▶ Work task
Your answer must be an exact copy of the lines below, from the first through the one with "for speed without", with no pictures.

[[ Input data open ]]

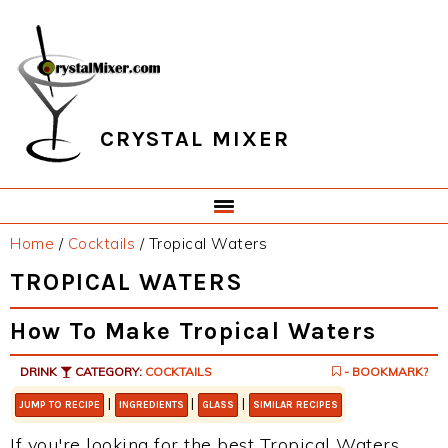
Skip
Skip
Skip
Skip
to
to
to
to
primary
main
primary
footer
navigation
content
sidebar
CRYSTAL MIXER
Home
/
Cocktails
/
Tropical Waters
TROPICAL WATERS
How To Make Tropical Waters
DRINK
CATEGORY:
COCKTAILS
- BOOKMARK?
|
|
|
JUMP TO RECIPE
INGREDIENTS
GLASS
SIMILAR RECIPES
If you're looking for the best Tropical Waters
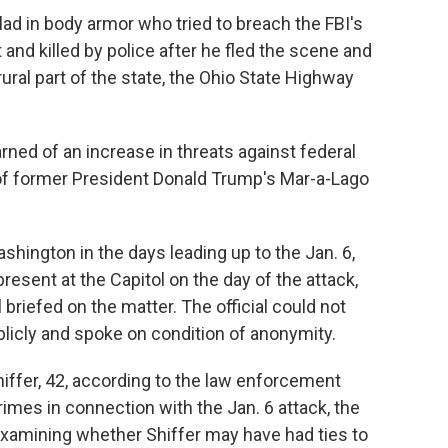
 in body armor who tried to breach the FBI's
and killed by police after he fled the scene and
ural part of the state, the Ohio State Highway
rned of an increase in threats against federal
 of former President Donald Trump's Mar-a-Lago
shington in the days leading up to the Jan. 6,
esent at the Capitol on the day of the attack,
 briefed on the matter. The official could not
blicly and spoke on condition of anonymity.
iffer, 42, according to the law enforcement
rimes in connection with the Jan. 6 attack, the
e examining whether Shiffer may have had ties to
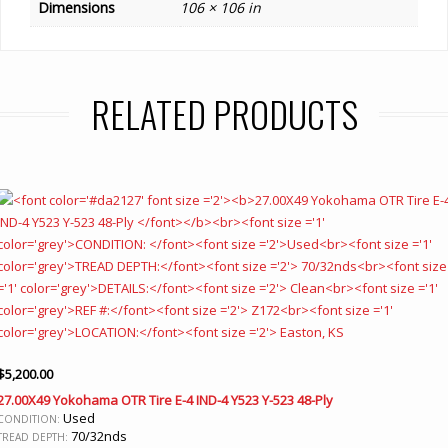
Dimensions
106 × 106 in
RELATED PRODUCTS
$
5,200.00
27.00X49 Yokohama OTR Tire E-4 IND-4 Y523 Y-523 48-Ply
Used
CONDITION:
70/32nds
TREAD DEPTH:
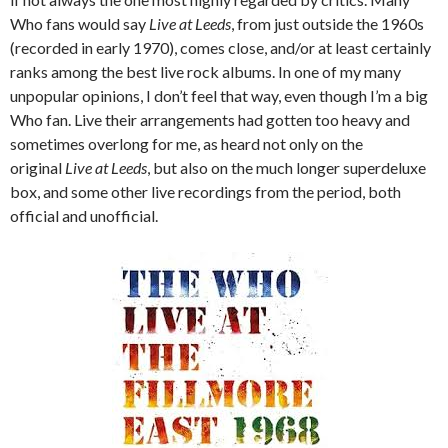
Who fans would say
Live at Leeds
, from just outside the 1960s
(recorded in early 1970), comes close, and/or at least certainly
ranks among the best live rock albums. In one of my many
unpopular opinions, I don’t feel that way, even though I’m a big
Who fan. Live their arrangements had gotten too heavy and
sometimes overlong for me, as heard not only on the
original
Live at Leeds
, but also on the much longer superdeluxe
box, and some other live recordings from the period, both
official and unofficial.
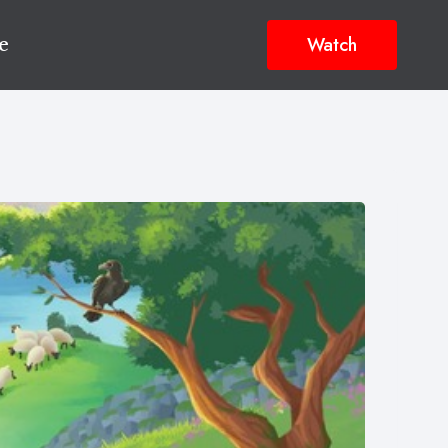
Watch
e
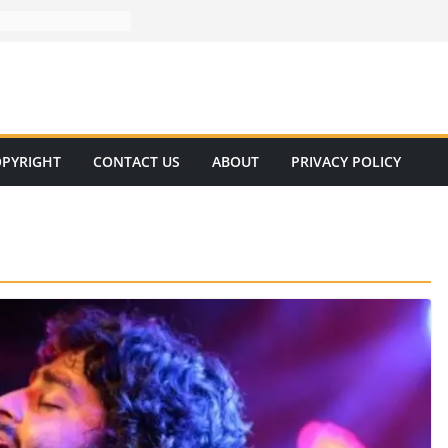
PYRIGHT
CONTACT US
ABOUT
PRIVACY POLICY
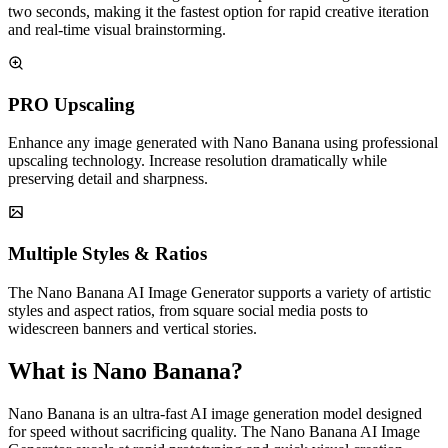
two seconds, making it the fastest option for rapid creative iteration
and real-time visual brainstorming.
PRO Upscaling
Enhance any image generated with Nano Banana using professional
upscaling technology. Increase resolution dramatically while
preserving detail and sharpness.
Multiple Styles & Ratios
The Nano Banana AI Image Generator supports a variety of artistic
styles and aspect ratios, from square social media posts to
widescreen banners and vertical stories.
What is Nano Banana?
Nano Banana is an ultra-fast AI image generation model designed
for speed without sacrificing quality. The Nano Banana AI Image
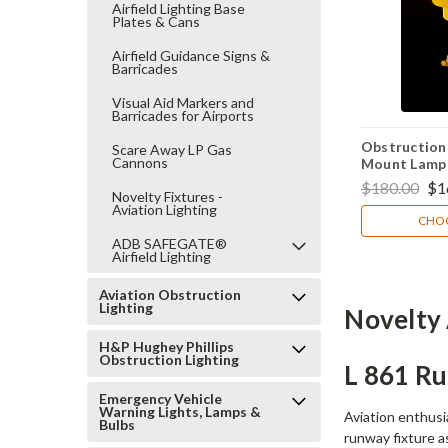
Airfield Lighting Base
Plates & Cans
Airfield Guidance Signs &
Barricades
Visual Aid Markers and
Barricades for Airports
Obstruction 
Scare Away LP Gas
Cannons
Mount Lamp 
$180.00
$1
Novelty Fixtures -
Aviation Lighting
CHOO
ADB SAFEGATE®
Airfield Lighting
Aviation Obstruction
Lighting
Novelty 
H&P Hughey Phillips
Obstruction Lighting
L 861 R
Emergency Vehicle
Warning Lights, Lamps &
Aviation enthusi
Bulbs
runway fixture a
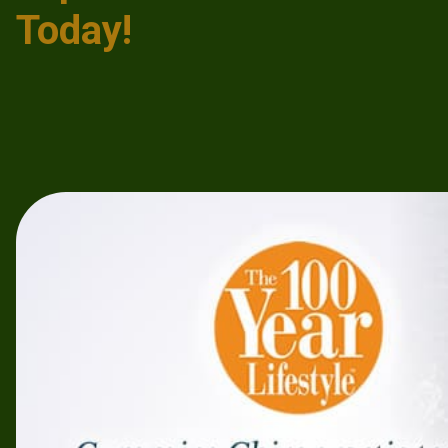
Today!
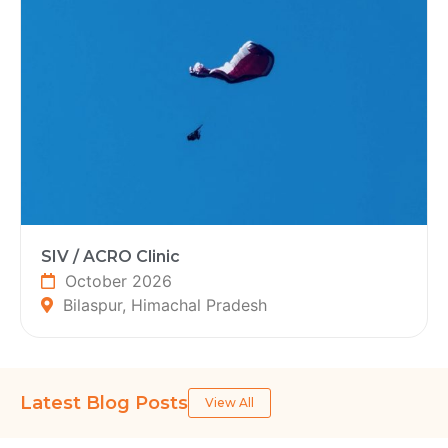
SIV / ACRO Clinic
October 2026
Bilaspur, Himachal Pradesh
Latest Blog Posts
View All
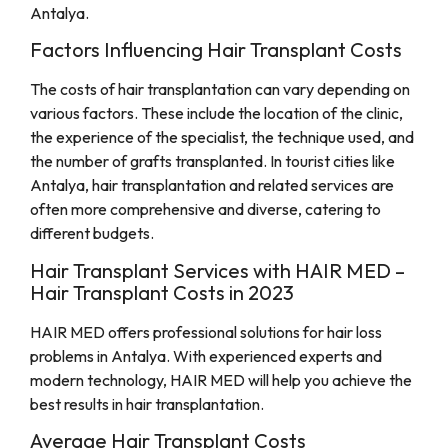
Antalya.
Factors Influencing Hair Transplant Costs
The costs of hair transplantation can vary depending on
various factors. These include the location of the clinic,
the experience of the specialist, the technique used, and
the number of grafts transplanted. In tourist cities like
Antalya, hair transplantation and related services are
often more comprehensive and diverse, catering to
different budgets.
Hair Transplant Services with HAIR MED –
Hair Transplant Costs in 2023
HAIR MED offers professional solutions for hair loss
problems in Antalya. With experienced experts and
modern technology, HAIR MED will help you achieve the
best results in hair transplantation.
Average Hair Transplant Costs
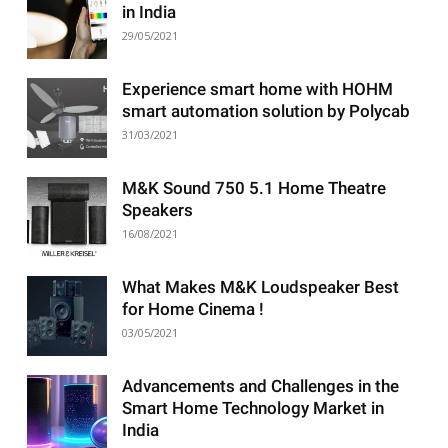
in India
29/05/2021
Experience smart home with HOHM
smart automation solution by Polycab
31/03/2021
M&K Sound 750 5.1 Home Theatre
Speakers
16/08/2021
What Makes M&K Loudspeaker Best
for Home Cinema !
03/05/2021
Advancements and Challenges in the
Smart Home Technology Market in
India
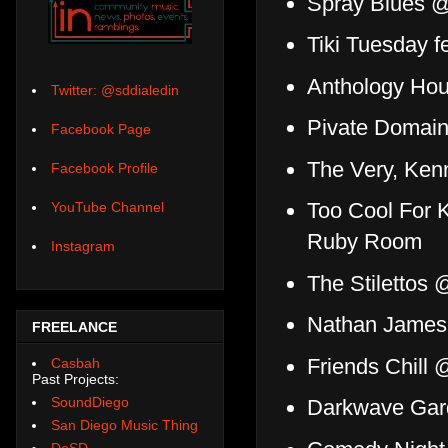
Spray Blues 
Tiki Tuesday f
Anthology Ho
Twitter: @sddialedin
Pivate Domai
Facebook Page
The Very, Ken
Facebook Profile
Too Cool For K
YouTube Channel
Ruby Room
Instagram
The Stilettos
Nathan James 
FREELANCE
Friends Chill 
Casbah
Past Projects:
SoundDiego
Darkwave Gar
San Diego Music Thing
DoSD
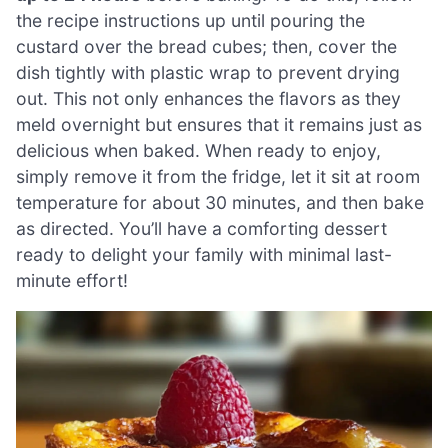
the recipe instructions up until pouring the
custard over the bread cubes; then, cover the
dish tightly with plastic wrap to prevent drying
out. This not only enhances the flavors as they
meld overnight but ensures that it remains just as
delicious when baked. When ready to enjoy,
simply remove it from the fridge, let it sit at room
temperature for about 30 minutes, and then bake
as directed. You’ll have a comforting dessert
ready to delight your family with minimal last-
minute effort!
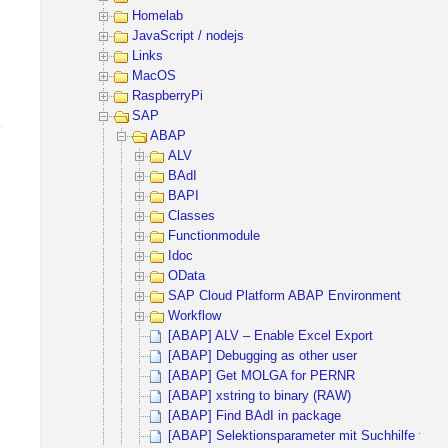
Homelab
JavaScript / nodejs
Links
MacOS
RaspberryPi
SAP
ABAP
ALV
BAdI
BAPI
Classes
Functionmodule
Idoc
OData
SAP Cloud Platform ABAP Environment
Workflow
[ABAP] ALV – Enable Excel Export
[ABAP] Debugging as other user
[ABAP] Get MOLGA for PERNR
[ABAP] xstring to binary (RAW)
[ABAP] Find BAdI in package
[ABAP] Selektionsparameter mit Suchhilfe für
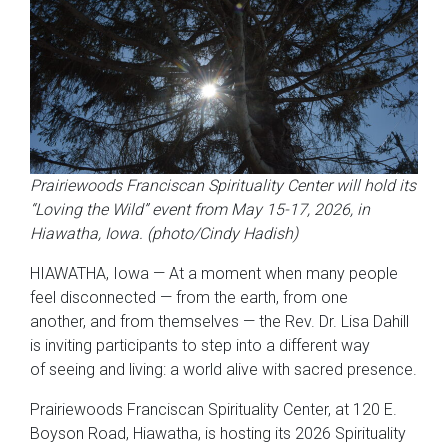
Prairiewoods Franciscan Spirituality Center
will hold its
“Loving the Wild” event from May 15-17, 2026, in
Hiawatha, Iowa. (photo/Cindy Hadish)
HIAWATHA, Iowa — At a moment when many people
feel disconnected — from the earth, from one
another, and from themselves — the Rev. Dr. Lisa Dahill
is inviting participants to step into a different way
of seeing and living: a world alive with sacred presence.
Prairiewoods Franciscan Spirituality Center, at 120 E.
Boyson Road, Hiawatha, is hosting its 2026 Spirituality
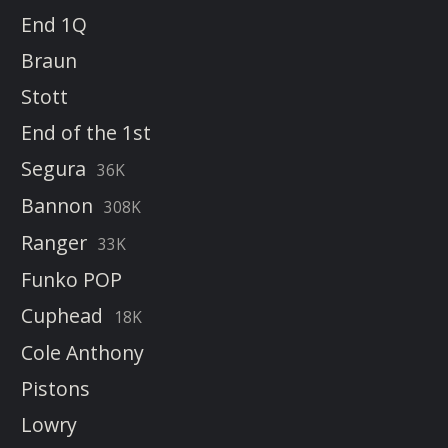
End 1Q
Braun
Stott
End of the 1st
Segura
36K
Bannon
308K
Ranger
33K
Funko POP
Cuphead
18K
Cole Anthony
Pistons
Lowry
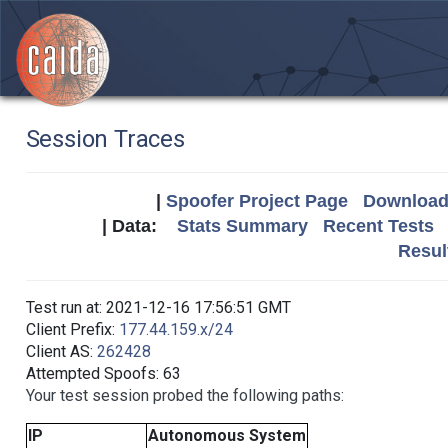
Session Traces
|
Spoofer Project Page
Download 
| Data:
Stats Summary
Recent Tests
Resul
Test run at: 2021-12-16 17:56:51 GMT
Client Prefix:
177.44.159.x/24
Client AS:
262428
Attempted Spoofs: 63
Your test session probed the following paths:
IP
Autonomous System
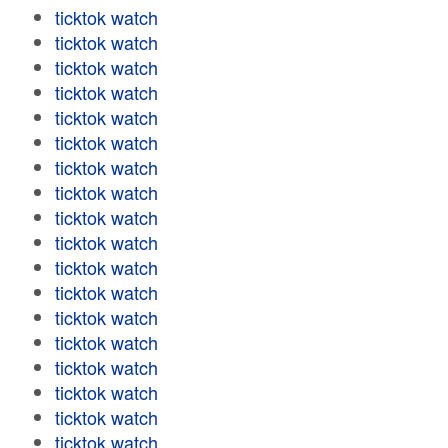
ticktok watch
ticktok watch
ticktok watch
ticktok watch
ticktok watch
ticktok watch
ticktok watch
ticktok watch
ticktok watch
ticktok watch
ticktok watch
ticktok watch
ticktok watch
ticktok watch
ticktok watch
ticktok watch
ticktok watch
ticktok watch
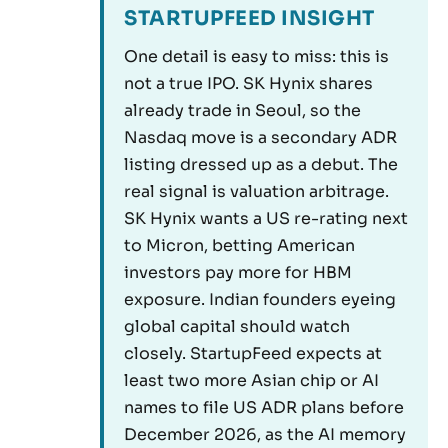
STARTUPFEED INSIGHT
One detail is easy to miss: this is
not a true IPO. SK Hynix shares
already trade in Seoul, so the
Nasdaq move is a secondary ADR
listing dressed up as a debut. The
real signal is valuation arbitrage.
SK Hynix wants a US re-rating next
to Micron, betting American
investors pay more for HBM
exposure. Indian founders eyeing
global capital should watch
closely. StartupFeed expects at
least two more Asian chip or AI
names to file US ADR plans before
December 2026, as the AI memory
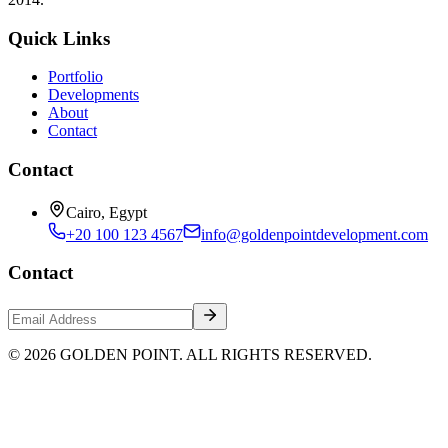
Quick Links
Portfolio
Developments
About
Contact
Contact
Cairo, Egypt
+20 100 123 4567
info@goldenpointdevelopment.com
Contact
© 2026 GOLDEN POINT. ALL RIGHTS RESERVED.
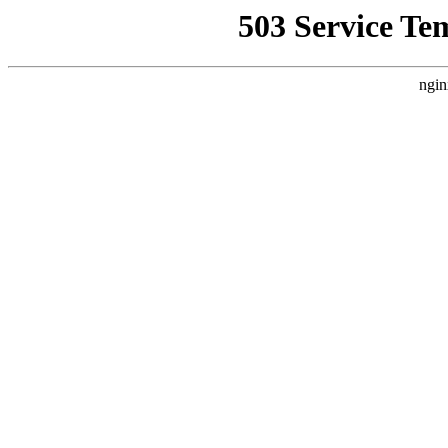
503 Service Te
ngin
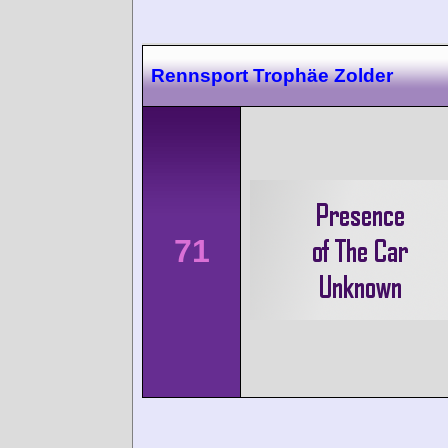
Rennsport Trophäe Zolder
71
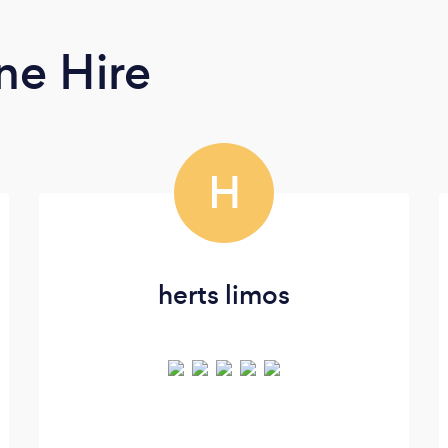
ne Hire
H
herts limos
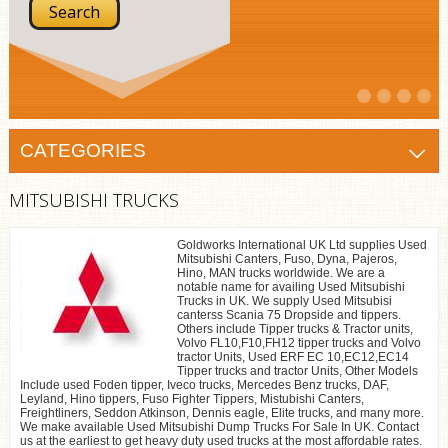
CATEGORIES
MITSUBISHI TRUCKS
Goldworks International UK Ltd supplies Used
Mitsubishi Canters, Fuso, Dyna, Pajeros,
Hino, MAN trucks worldwide. We are a
notable name for availing Used Mitsubishi
Trucks in UK. We supply Used Mitsubisi
canterss Scania 75 Dropside and tippers.
Others include Tipper trucks & Tractor units,
Volvo FL10,F10,FH12 tipper trucks and Volvo
tractor Units, Used ERF EC 10,EC12,EC14
Tipper trucks and tractor Units, Other Models
Include used Foden tipper, Iveco trucks, Mercedes Benz trucks, DAF,
Leyland, Hino tippers, Fuso Fighter Tippers, Mistubishi Canters,
Freightliners, Seddon Atkinson, Dennis eagle, Elite trucks, and many more.
We make available Used Mitsubishi Dump Trucks For Sale In UK. Contact
us at the earliest to get heavy duty used trucks at the most affordable rates.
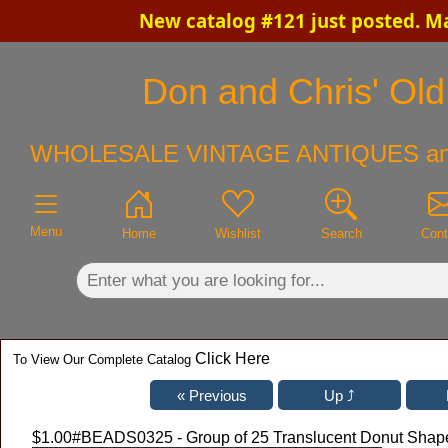
New catalog #121 just posted. M
×
Don and Chris' Old 
WHOLESALE VINTAGE ANTIQUES an
Menu
Home
Wishlist
Search
Cont
Click Here
To View Our Complete Catalog
$1.00
#BEADS0325 - Group of 25 Translucent Donut Shap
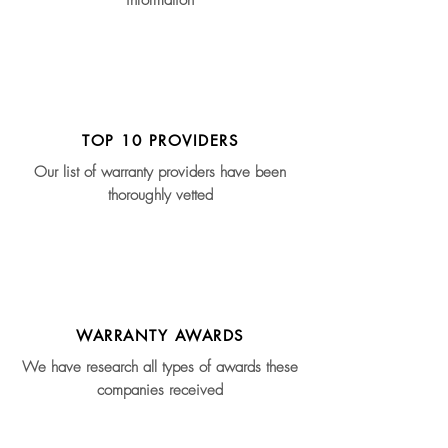
information
TOP 10 PROVIDERS
Our list of warranty providers have been
thoroughly vetted
WARRANTY AWARDS
We have research all types of awards these
companies received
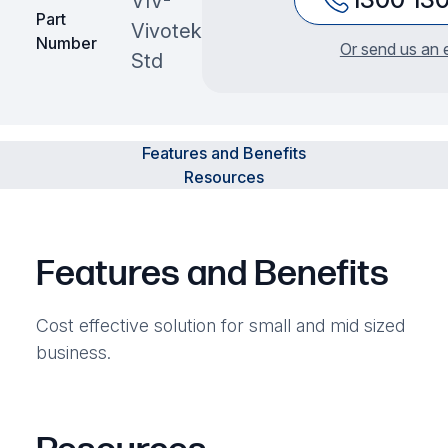
VIV-
Part
Vivotek
Number
Or send us an 
Std
Features and Benefits
Resources
Features and Benefits
Cost effective solution for small and mid sized
business.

[[ Input data closed ]]

▶ Final answer
Skip
Skip
Skip
Skip
to
to
to
to
primary
main
primary
footer
navigation
content
sidebar
CRYSTAL MIXER
Home
/
Cocktails
/
Tropical Waters
TROPICAL WATERS
How To Make Tropical Waters
DRINK
CATEGORY:
COCKTAILS
- BOOKMARK?
|
|
|
JUMP TO RECIPE
INGREDIENTS
GLASS
SIMILAR RECIPES
If you're looking for the best Tropical Waters
 in body armor who tried to breach the FBI's
and killed by police after he fled the scene and
ural part of the state, the Ohio State Highway
rned of an increase in threats against federal
 of former President Donald Trump's Mar-a-Lago
shington in the days leading up to the Jan. 6,
esent at the Capitol on the day of the attack,
 briefed on the matter. The official could not
blicly and spoke on condition of anonymity.
iffer, 42, according to the law enforcement
rimes in connection with the Jan. 6 attack, the
e examining whether Shiffer may have had ties to
Dimensions
106 × 106 in
RELATED PRODUCTS
$
5,200.00
27.00X49 Yokohama OTR Tire E-4 IND-4 Y523 Y-523 48-Ply
Used
CONDITION:
70/32nds
TREAD DEPTH:
Who fans would say
Live at Leeds
, from just outside the 1960s
(recorded in early 1970), comes close, and/or at least certainly
ranks among the best live rock albums. In one of my many
unpopular opinions, I don’t feel that way, even though I’m a big
Who fan. Live their arrangements had gotten too heavy and
sometimes overlong for me, as heard not only on the
original
Live at Leeds
, but also on the much longer superdeluxe
box, and some other live recordings from the period, both
official and unofficial.
Watch
e
PYRIGHT
CONTACT US
ABOUT
PRIVACY POLICY
two seconds, making it the fastest option for rapid creative iteration
and real-time visual brainstorming.
PRO Upscaling
Enhance any image generated with Nano Banana using professional
upscaling technology. Increase resolution dramatically while
preserving detail and sharpness.
Multiple Styles & Ratios
The Nano Banana AI Image Generator supports a variety of artistic
styles and aspect ratios, from square social media posts to
widescreen banners and vertical stories.
What is Nano Banana?
Nano Banana is an ultra-fast AI image generation model designed
for speed without sacrificing quality. The Nano Banana AI Image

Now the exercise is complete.